Postür, yani duruş, aslında bedenimizin sessiz dili. İnsan bedeninin doğal eğrilikleriyle dengede kalabilmesi; kas, eklem ve bağ dokularının uyum içinde çalışması sayesinde mümkün olur. Ancak modern yaşamın getirdiği alışkanlıklar, özellikle uzun süreli oturma, ekran karşısında geçirilen zaman ve hareketsizlik, bu doğal dengeyi bozuyor.
Postür ve Sağlık İlişkisi
Araştırmalar, yanlış duruşun yalnızca omurga sağlığını değil; solunum, dolaşım ve psikolojik iyi oluşu da etkilediğini gösteriyor. Örneğin, Harvard Medical School tarafından yapılan bir çalışmada, kambur bir duruşun göğüs kafesini daraltarak akciğer kapasitesini %30’a kadar azaltabildiği belirtiliyor. Bu durum, hem oksijenlenmeyi hem de zihinsel performansı olumsuz yönde etkiliyor.
Aynı şekilde, Journal of Physical Therapy Science (2016)’da yayımlanan bir araştırma, yanlış postüre sahip bireylerde boyun ve sırt kaslarında kronik gerginlik görüldüğünü; bu kişilerin baş ağrısı ve yorgunluk şikayetlerinin daha fazla olduğunu ortaya koyuyor.
Psikolojik açıdan da duruşumuzun bir yansıması var. Health Psychology (2015) dergisinde yayımlanan bir çalışmada, dik oturan bireylerin kendilerini daha enerjik hissettikleri, stresle daha iyi başa çıktıkları ve özgüven düzeylerinin daha yüksek olduğu gösterilmiş. Yani duruş, yalnızca bedenimizi değil, zihin dünyamızı da doğrudan etkiliyor.

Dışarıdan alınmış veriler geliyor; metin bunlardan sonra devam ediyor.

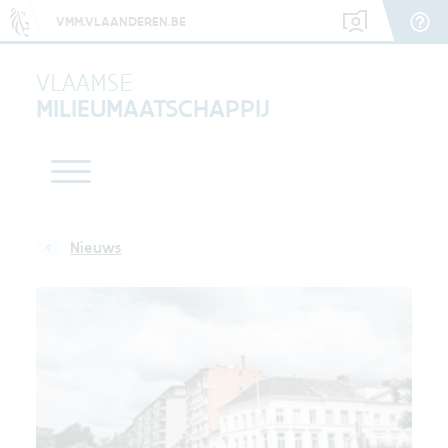
VMM.VLAANDEREN.BE
VLAAMSE
MILIEUMAATSCHAPPIJ
Nieuws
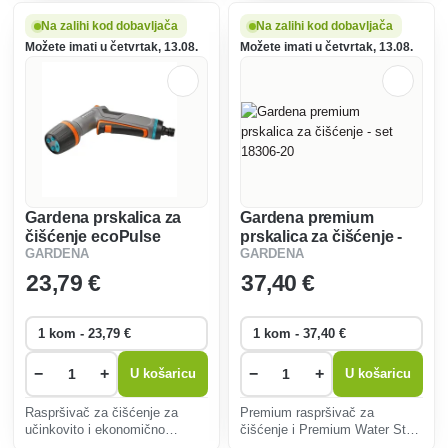
saginjanja.
Na zalihi kod dobavljača
Na zalihi kod dobavljača
Možete imati u četvrtak, 13.08.
Možete imati u četvrtak, 13.08.
Gardena prskalica za
Gardena premium
čišćenje ecoPulse
prskalica za čišćenje -
GARDENA
GARDENA
Comfort 18304-20
set 18306-20
23
,79 €
37
,40 €
−
+
−
+
U košaricu
U košaricu
Raspršivač za čišćenje za
Premium raspršivač za
učinkovito i ekonomično
čišćenje i Premium Water Stop
čišćenje. Pogodan i za
spojnica za praktično čišćenje i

Modern Hayatın Postür Tuzakları
Bugün en sık karşılaşılan postür bozuklukları arasında öne eğik baş (forward head posture) ve kapanan omuzlar var. Günde ortalama 4-5 saat telefon ekranına bakan bir yetişkinin boynu, normalden 20–30 derece öne eğiliyor. Bu, omurga üzerine yaklaşık 15–20 kilogram ek yük bindiriyor. Uzun vadede bu durum, omurga disklerinde dejenerasyon ve kronik ağrılarla sonuçlanabiliyor.
Doğru Postür İçin Küçük Adımlar
Günlük yaşamda postürü desteklemek için büyük değişimlere gerek yok. Küçük ama düzenli alışkanlıklar fark yaratır:
*Her 30 dakikada bir kalkın ve hareket edin. Kas-iskelet sistemi uzun süre sabit kalmaya uygun değildir.
*Telefonu göz hizasında kullanın. Boynunuzu öne eğmekten kaçının.
*Nefes farkındalığı geliştirin. Diyaframdan alınan derin nefes, gövdeyi otomatik olarak dikleştirir.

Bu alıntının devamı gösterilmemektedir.